Congress Passes New Laws Beneficial to People With Bleeding Disorders
Horizons in Hemophilia, Winter 2009
By Jeff Cornett , RN MSN, Director of Training, Research, & Advocacy
Several new laws that help people with bleeding disorders were passed by Congress in 2008. If you have questions about these laws, contact your HoG Social Worker or Jeff Cornett, HoG’s Director of Training, Research, and Advocacy.
Genetics Information Nondiscrimination Act
On May 21, 2008, the President signed into law the Genetic Information Nondiscrimination Act (GINA). This law will protect Americans against discrimination based on their genetic information when it comes to health insurance and employment. The parts of the law relating to health insurers will take effect by May 2009, and those relating to employers will take effect by November 2009. The law does not cover members of the military. In addition, the law does not cover life insurance, disability insurance and long-term care insurance.
Hemophilia of Georgia, the National Hemophilia Foundation, and other bleeding disorder organizations lobbied hard for the bill’s passage. It had been debated in Congress for thirteen years and was finally passed unanimously in the Senate and in the House by a vote of 414 to 1. The federal government has a fact sheet about the new law at http://www.genome.gov/10002328.
Amendments to the Americans with Disabilities Act
On September 25, 2008, President Bush signed the ADA Amendments Act of 2008 (ADAAA). These amendments to the Americans with Disabilities Act (ADA) of 1990 take effect January 1, 2009. The Americans with Disabilities Act (ADA) prohibits discrimination and ensures equal opportunity for persons with disabilities in employment, state and local government services, public accommodations, commercial facilities, and transportation. Since the ADA was first passed, a series of Supreme Court decisions has narrowed the definition of a disability.
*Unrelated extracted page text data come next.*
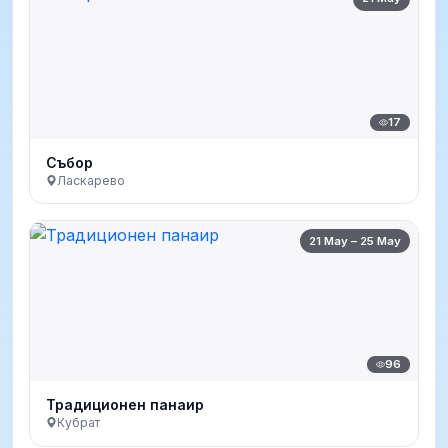
17
Събор
Ласкарево
21 May – 25 May
96
Традиционен панаир
Кубрат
With the new amendments, Congress has stated that it wants the law to cover a broad range of individuals, not a narrow one. The new law makes it clear that people with bleeding disorders are protected from discrimination under the ADA. The original ADA defines a disability as one involving a physical or mental impairment that substantially limits one or more major life activities. The new law states that a major life activity includes the operation of a major bodily function, including but not limited to, functions of the immune system, normal cell growth, digestive, bowel, bladder, neurological, brain, respiratory, circulatory, endocrine, and reproductive functions. Circulatory functions include the ability of blood to clot normally. The federal government maintains a website with full information about the Americans with Disabilities Act at http://www.ada.gov/.
Michelle’s Law (H.R. 2851)
Last October 9 President Bush signed “Michelle’s Law” (H.R. 2851). The law was passed unanimously by Congress. This law allows some seriously ill college students to take up to 12 months medical leave from school without the risk of being dropped from a parent's health insurance plan. The law is named after Michelle Morse, who attended college full-time in New Hampshire. After being diagnosed with colon cancer in 2004, she was forced to maintain a full class load while undergoing chemotherapy in order to remain eligible for health insurance under her parents’ health care plan. She ultimately lost her battle with colon cancer and her family worked to get the insurance rules changed.
The law requires students to provide written documentation from a medical professional explaining the need for the temporary medical leave. It only applies to full-time students who are already dependents on a health plan. The law does not require insurance companies to cover any new procedures or new individuals – it just prevents them from dropping coverage. The new law takes effect October 9, 2009.